First-Line Treatment for Uncomplicated H. pylori Infection
Bismuth quadruple therapy for 14 days is the definitive first-line treatment for uncomplicated H. pylori infection in adults without known drug allergies, consisting of a high-dose PPI twice daily, bismuth subsalicylate, metronidazole, and tetracycline. 1, 2, 3
Recommended Regimen Components
The standard bismuth quadruple therapy regimen includes:
- High-dose PPI twice daily (esomeprazole or rabeprazole 40 mg preferred, taken 30 minutes before meals) 1, 2
- Bismuth subsalicylate 262 mg (two tablets) four times daily 1
- Metronidazole 500 mg three to four times daily (total 1.5-2 g daily) 1, 2
- Tetracycline 500 mg four times daily 1, 2, 3
- Duration: 14 days mandatory 1, 2, 4, 3
Why Bismuth Quadruple Therapy Is Preferred
This regimen achieves 80-90% eradication rates even in areas with high clarithromycin and metronidazole resistance, which now exceeds 15-20% in most of North America and Europe 1, 2. Clarithromycin resistance has increased globally from 9% in 1998 to 17.6% in 2008-2009, making traditional triple therapy achieve only 70% eradication rates in many regions 1, 2.
Bismuth has no described bacterial resistance, and its synergistic effect with other antibiotics overcomes metronidazole resistance in vitro 1, 2. This makes bismuth quadruple therapy effective even against strains with dual resistance to clarithromycin and metronidazole 1.
Critical Optimization Factors
High-dose PPI dosing is mandatory because it increases eradication efficacy by 6-10% compared to standard dosing 1, 2. Esomeprazole or rabeprazole 40 mg twice daily increases cure rates by an additional 8-12% compared to other PPIs 1, 2.

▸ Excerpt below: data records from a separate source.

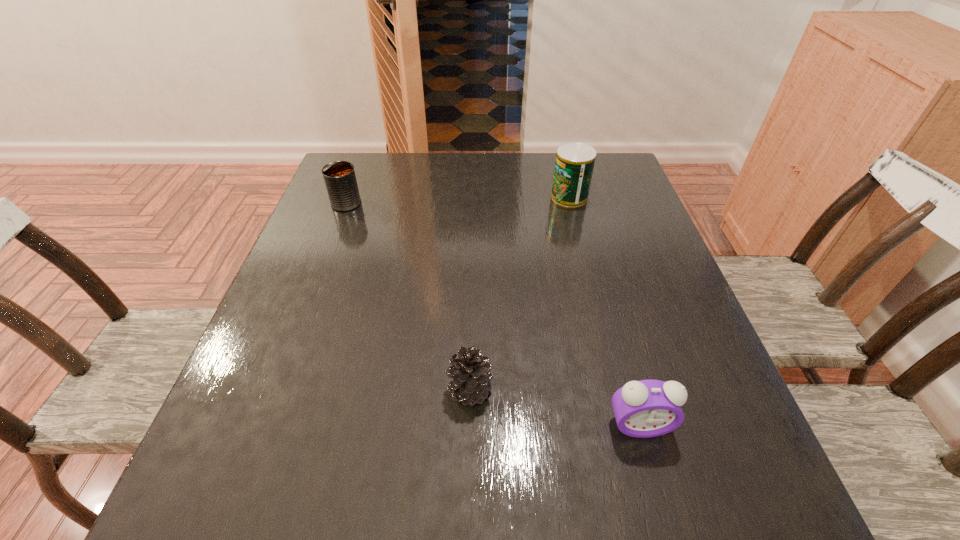 Locate an element on the screen. The image size is (960, 540). free space between the right can and the alarm clock is located at coordinates (604, 311).

The height and width of the screenshot is (540, 960). I want to click on unoccupied position between the nearest object and the leftmost object, so click(492, 314).

Find the location of a particular element. vacant region between the nearest object and the right can is located at coordinates (604, 311).

The width and height of the screenshot is (960, 540). I want to click on vacant point located between the third farthest object and the left can, so click(408, 296).

I want to click on empty space between the second object from left to right and the right can, so click(519, 293).

Where is `empty location between the second nearest object and the alarm clock`? The height and width of the screenshot is (540, 960). empty location between the second nearest object and the alarm clock is located at coordinates (554, 408).

I want to click on unoccupied position between the alarm clock and the second object from left to right, so click(554, 408).

Find the location of a particular element. free spot between the third object from right to left and the nearest object is located at coordinates [554, 408].

Where is `vacant point located between the pinecone and the nearest object`? The height and width of the screenshot is (540, 960). vacant point located between the pinecone and the nearest object is located at coordinates (554, 408).

Find the location of a particular element. The width and height of the screenshot is (960, 540). the closest object to the pinecone is located at coordinates (648, 408). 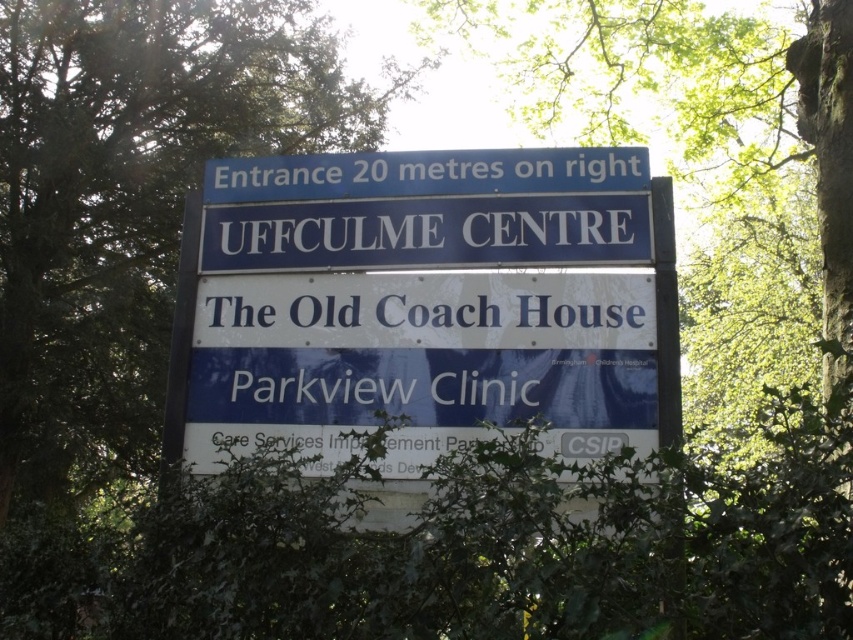 You are standing in front of the signboard and want to know which part of the signboard is taller. Which one is taller between the blue plastic sign at center and the white painted signboard at center?

The blue plastic sign at center is much taller than the white painted signboard at center.

You are standing in front of the signboard and want to know which part of the sign has more vertical space. Which one is taller between the blue metallic sign at upper center and the white painted signboard at center?

The blue metallic sign at upper center has a greater height compared to the white painted signboard at center, so it is taller.

You are standing in front of the signboard and want to read both the blue plastic sign at center and the white painted signboard at center. Which one is located higher up?

The blue plastic sign at center is above the white painted signboard at center, so it is located higher up. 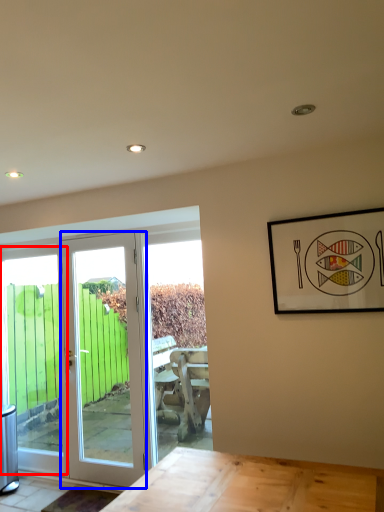 Question: Which object is closer to the camera taking this photo, window (highlighted by a red box) or door (highlighted by a blue box)?

Choices:
 (A) window
 (B) door

Answer: (B)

The 14-day duration improves eradication success by approximately 5% compared to 7-10 day regimens 1, 2, 4. All major guidelines (Toronto Consensus, Maastricht V/Florence, American College of Gastroenterology) mandate 14 days as the standard of care 1, 4, 3.
Alternative First-Line Option (Restricted Use)
Concomitant non-bismuth quadruple therapy may be considered only when bismuth is unavailable AND local clarithromycin resistance is documented below 15%:
- High-dose PPI twice daily + amoxicillin 1000 mg twice daily + clarithromycin 500 mg twice daily + metronidazole 500 mg twice daily for 14 days 1, 2
However, this regimen should NOT be used empirically in most North American settings where clarithromycin resistance exceeds 15% 1, 2.
Verification of Eradication
Confirm eradication with urea breath test or monoclonal stool antigen test at least 4 weeks after completion of therapy and at least 2 weeks after PPI discontinuation 5, 1, 2, 3. Never use serology to confirm eradication, as antibodies persist long after successful treatment 5, 2.
Common Pitfalls to Avoid
Never use standard once-daily PPI dosing—this is a major cause of treatment failure 1. Always use twice-daily dosing 1, 2.
Avoid pantoprazole because 40 mg provides acid-suppression equivalent to only 9 mg of omeprazole, leading to inferior outcomes 1.
Do not shorten therapy below 14 days, as this reduces eradication success 1, 2, 4.
Never substitute doxycycline for tetracycline, as it yields significantly inferior eradication rates 1.
Special Population: Penicillin Allergy
Bismuth quadruple therapy is the ideal first choice for patients with penicillin allergy because it contains tetracycline rather than amoxicillin 1, 6. However, consider penicillin allergy testing after treatment failure, as most patients who report penicillin allergy are found not to have a true allergy 1.